From Wikipedia, the free encyclopedia

Yevno Azef
Born 1869
Lyskovo, Russia
Died 1918
Berlin, Germany

Yevno Azef (1869-1918, also transliterated as Evno Azef), was a Jewish Russian socialist revolutionary who was also a double agent working for both as an organizer of assassinations for the Socialist-Revolutionary Party and a police spy for Okhrana. He was an agent provocateur, carrying out acts of terror which justified the police arresting his accomplices.

Evno Fishelevich Azef was born in Lyskovo near Hrodna in 1869 to a poor Jewish family. After basic schooling, he worked as a journalist and then a traveling salesman. He also became a revolutionary. In 1892, when he was about to be arrested, he embezzled 800 rubles and fled to Germany, first to Karlsruhe and then Darmstadt. There he studied to become an electrical engineer. In those years Colonel Sergei Zubatov of the Okhrana also recruited him as a police informer.

In Germany he also joined a group of exiled members of the Russian Social Democratic Party and traveled all over Europe to meet other revolutionaries. In 1899 he returned to Russia and joined the Socialist-Revolutionary Party. He rose in status to become a member of the party's central committee and in 1903 succeeded Grigory Gershuni, head of the party's Fighting Organization, its terrorist branch. In that position he organized assassinations, including those of Vyacheslav Plehve in 1904 and the Tsar's uncle Grand Duke Sergius Alexandrovich in 1905.

By 1908 Azef was playing a double role of a revolutionary assassin and police spy who received 1000 rubles a month from the police.
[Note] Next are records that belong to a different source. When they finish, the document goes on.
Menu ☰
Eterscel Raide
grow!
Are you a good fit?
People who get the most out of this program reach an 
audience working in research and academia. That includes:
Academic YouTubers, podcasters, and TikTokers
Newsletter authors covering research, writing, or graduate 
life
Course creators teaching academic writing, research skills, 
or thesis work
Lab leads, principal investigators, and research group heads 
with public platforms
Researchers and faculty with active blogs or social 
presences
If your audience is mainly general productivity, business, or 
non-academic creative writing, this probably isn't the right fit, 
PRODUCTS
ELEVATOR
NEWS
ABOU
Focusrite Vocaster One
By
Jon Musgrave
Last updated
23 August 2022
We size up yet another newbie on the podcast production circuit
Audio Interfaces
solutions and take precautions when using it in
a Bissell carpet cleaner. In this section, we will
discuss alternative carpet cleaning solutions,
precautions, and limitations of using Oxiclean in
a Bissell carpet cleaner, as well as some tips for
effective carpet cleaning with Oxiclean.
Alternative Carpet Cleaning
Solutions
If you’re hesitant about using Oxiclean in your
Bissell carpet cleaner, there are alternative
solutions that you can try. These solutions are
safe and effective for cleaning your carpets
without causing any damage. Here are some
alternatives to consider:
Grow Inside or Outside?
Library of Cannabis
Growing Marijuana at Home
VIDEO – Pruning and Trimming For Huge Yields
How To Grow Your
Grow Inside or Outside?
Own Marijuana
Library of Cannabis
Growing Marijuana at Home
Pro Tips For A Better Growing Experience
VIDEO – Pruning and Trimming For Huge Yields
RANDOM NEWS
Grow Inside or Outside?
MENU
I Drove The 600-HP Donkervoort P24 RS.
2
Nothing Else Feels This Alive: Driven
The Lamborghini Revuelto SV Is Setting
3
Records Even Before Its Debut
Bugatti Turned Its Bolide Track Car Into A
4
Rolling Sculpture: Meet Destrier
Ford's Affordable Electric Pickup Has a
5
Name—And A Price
Sympathizers in the ranks of the police leaked information to the party who refused to believe it, taking it as malicious propaganda.

Eventually a defector from the police convinced revolutionary Vladimir Burtsev, who began a long investigation. Eventually Burtsev spoke to Lopuhin, a former director of the police department, who verified the Azef had been working for them.

Burtsev exposed Azef in February 1909. A Court of Honor was held in Paris to verify Azef's guilt. The SRs decided to let Azef go home after he promised to provide convincing proof of his innocence the following day. Instead Azef escaped retaliation, and fled again to Germany. His wife, Ljuba Mankin, who had been unaware of his double-dealing, divorced him and moved to the United States.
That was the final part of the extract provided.